**Prompt**
Each record should be retyped word for word.

┄┄┄┄┄┄┄┄┄┄

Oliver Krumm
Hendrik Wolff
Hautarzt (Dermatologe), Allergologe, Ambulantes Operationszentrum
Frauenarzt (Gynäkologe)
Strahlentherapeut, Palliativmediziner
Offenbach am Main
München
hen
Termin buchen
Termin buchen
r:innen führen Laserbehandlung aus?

┄┄┄┄┄┄┄┄┄┄

**Answer box**
Oliver Krumm
Hendrik Wolff
Hautarzt (Dermatologe), Allergologe, Ambulantes Operationszentrum
Frauenarzt (Gynäkologe)
Strahlentherapeut, Palliativmediziner
Offenbach am Main
München
hen
Termin buchen
Termin buchen
r:innen führen Laserbehandlung aus?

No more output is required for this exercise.